Aunque el rey amaba profundamente a su hijo, no podía tolerar semejante grado de insubordinación.
—Yo no he nacido para ser guerrero —se excusó Cedric, que en realidad aspiraba a dedicarse al comercio al igual que su tío, y a acumular tantas riquezas como pudiera, evitando en la medida de lo posible arriesgar el pellejo.
—Pues lo llevas en la sangre desde hace incontables generaciones —rebatió Calum.
—¿Acaso deseas que corra la misma suerte que mis hermanos mayores?
Calum no encajó bien aquel golpe, que le resultó especialmente doloroso. El rey había tenido otros dos hijos varones, a los que había visto morir en el campo de batalla.
—Ellos fueron valientes y se fueron al Otro Mundo con honor. Son un orgullo para su pueblo. ¿Podrías decir tú eso si persistes en tu actitud?

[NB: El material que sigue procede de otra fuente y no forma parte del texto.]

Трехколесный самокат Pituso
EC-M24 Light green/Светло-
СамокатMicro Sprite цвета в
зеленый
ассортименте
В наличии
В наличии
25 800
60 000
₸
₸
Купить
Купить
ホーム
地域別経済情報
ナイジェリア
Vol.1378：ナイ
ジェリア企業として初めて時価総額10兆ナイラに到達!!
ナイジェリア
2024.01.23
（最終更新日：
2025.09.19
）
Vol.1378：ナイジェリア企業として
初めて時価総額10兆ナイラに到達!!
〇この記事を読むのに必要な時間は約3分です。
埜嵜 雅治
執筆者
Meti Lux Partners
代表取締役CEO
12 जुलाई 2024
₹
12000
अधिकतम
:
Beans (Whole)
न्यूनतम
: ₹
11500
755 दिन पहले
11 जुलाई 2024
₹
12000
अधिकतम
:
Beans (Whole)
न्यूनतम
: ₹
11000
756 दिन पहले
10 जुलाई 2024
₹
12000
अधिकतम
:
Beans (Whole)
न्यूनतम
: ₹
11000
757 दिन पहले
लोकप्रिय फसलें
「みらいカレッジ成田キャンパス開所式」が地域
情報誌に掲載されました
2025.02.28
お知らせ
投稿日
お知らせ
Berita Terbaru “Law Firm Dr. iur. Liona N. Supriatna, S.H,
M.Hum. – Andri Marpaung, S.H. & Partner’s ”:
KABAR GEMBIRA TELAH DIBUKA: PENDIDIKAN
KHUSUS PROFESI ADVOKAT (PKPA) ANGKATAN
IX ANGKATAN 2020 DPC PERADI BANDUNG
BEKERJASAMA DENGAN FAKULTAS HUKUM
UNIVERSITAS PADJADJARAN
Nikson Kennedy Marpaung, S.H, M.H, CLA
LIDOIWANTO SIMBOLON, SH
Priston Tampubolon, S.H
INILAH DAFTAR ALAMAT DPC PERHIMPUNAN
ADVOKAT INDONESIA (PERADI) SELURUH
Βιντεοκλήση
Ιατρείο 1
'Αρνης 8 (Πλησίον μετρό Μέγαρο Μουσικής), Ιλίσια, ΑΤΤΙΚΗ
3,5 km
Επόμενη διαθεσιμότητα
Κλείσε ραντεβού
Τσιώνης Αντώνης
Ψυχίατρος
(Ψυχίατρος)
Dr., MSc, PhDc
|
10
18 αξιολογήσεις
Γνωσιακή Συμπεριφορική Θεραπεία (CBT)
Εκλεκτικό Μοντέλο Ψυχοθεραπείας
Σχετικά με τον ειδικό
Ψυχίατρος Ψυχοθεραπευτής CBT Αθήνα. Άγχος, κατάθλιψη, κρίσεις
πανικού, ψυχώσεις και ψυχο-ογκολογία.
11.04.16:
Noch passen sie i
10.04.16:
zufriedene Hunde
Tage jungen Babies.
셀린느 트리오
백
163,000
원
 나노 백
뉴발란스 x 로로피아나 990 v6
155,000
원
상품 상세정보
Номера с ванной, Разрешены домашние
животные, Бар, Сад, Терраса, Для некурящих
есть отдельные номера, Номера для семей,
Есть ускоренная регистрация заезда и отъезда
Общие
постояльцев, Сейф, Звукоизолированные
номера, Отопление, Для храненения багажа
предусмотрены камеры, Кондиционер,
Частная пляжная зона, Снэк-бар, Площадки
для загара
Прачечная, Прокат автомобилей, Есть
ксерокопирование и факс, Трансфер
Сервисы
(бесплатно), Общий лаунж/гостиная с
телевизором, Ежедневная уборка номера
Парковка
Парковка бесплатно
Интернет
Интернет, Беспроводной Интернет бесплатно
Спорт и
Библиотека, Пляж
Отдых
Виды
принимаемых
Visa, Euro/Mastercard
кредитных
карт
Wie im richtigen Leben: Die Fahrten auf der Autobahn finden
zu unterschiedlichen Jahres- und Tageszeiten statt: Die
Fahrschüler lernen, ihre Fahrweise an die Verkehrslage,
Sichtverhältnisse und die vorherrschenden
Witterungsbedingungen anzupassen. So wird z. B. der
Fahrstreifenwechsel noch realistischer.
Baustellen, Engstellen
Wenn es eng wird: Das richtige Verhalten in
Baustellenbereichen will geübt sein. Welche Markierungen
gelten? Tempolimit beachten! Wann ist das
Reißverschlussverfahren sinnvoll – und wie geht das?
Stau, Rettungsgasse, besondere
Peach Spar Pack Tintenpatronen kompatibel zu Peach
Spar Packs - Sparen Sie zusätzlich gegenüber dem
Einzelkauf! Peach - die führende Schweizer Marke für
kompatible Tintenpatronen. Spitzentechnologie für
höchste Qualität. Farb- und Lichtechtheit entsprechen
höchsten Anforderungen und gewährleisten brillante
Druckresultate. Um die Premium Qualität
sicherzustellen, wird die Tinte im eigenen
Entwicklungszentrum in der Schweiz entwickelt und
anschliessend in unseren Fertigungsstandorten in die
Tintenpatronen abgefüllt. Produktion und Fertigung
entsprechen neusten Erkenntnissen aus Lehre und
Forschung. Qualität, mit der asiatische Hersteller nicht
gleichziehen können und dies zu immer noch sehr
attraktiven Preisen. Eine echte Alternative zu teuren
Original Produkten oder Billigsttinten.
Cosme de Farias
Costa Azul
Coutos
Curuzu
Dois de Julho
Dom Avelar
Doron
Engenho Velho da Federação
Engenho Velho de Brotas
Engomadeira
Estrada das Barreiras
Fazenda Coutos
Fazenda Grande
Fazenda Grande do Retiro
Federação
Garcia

—Yo quiero seguir los pasos del tío Eoghan y adquirir sus conocimientos. ¿Sabías que ahora me está enseñando el alfabeto griego?
Calum se giró furibundo hacia su hermano.
—¡¿Tú le apoyas en esto?! —bramó.
—No exageres, Calum —se justificó Eoghan—. No hay nada de malo en que el chico aprenda la lengua de los helenos. Ya sabes que es necesaria para poder comerciar con los pueblos del sur.
Conforme la conversación avanzaba, el ambiente de la sala se iba caldeando cada vez más.
—Te lo advierto, Cedric —dijo Calum tendiéndole la espada—. Si no aceptas el obsequio que te brindo, lo consideraré una afrenta, no ya como padre, sino como rey de nuestro pueblo.
El muchacho le sostuvo la mirada desafiante, pero ignoró por completo la espada que su padre le ofrecía. El rey aguardó unos instantes con las manos extendidas, seguro de que Eoghan intervendría para ponerse de su parte. Este, sin embargo, se limitó a observar la escena como un testigo mudo, incapaz de tomar partido por ninguno de los dos.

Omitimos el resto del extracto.